PROMPT
From the entries that follow, copy exactly the lines beginning at the line holding "Cantabria inspecciona gafas de eclipse para" and continuing through the line holding "Cruz Roja registra un aumento del 40% en".

(Entries taken from a collection)
* * *

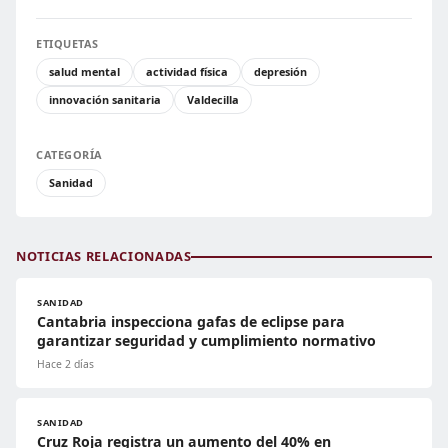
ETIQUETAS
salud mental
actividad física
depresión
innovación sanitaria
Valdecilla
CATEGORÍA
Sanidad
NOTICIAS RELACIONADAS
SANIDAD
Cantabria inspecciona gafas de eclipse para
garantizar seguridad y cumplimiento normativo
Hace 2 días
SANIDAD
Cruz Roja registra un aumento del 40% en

* * *

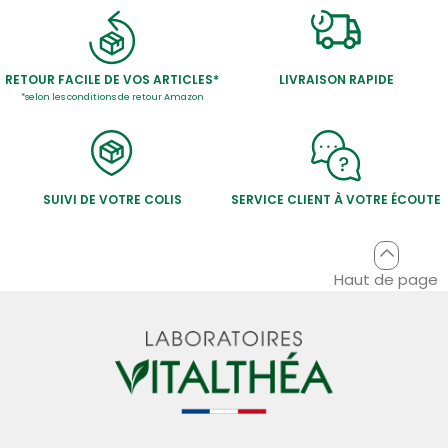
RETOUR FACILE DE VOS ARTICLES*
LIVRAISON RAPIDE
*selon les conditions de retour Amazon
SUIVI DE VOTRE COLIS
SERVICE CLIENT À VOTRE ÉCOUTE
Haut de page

* * *

EXERCISE SOLUTION
Cantabria inspecciona gafas de eclipse para
garantizar seguridad y cumplimiento normativo
Hace 2 días
SANIDAD
Cruz Roja registra un aumento del 40% en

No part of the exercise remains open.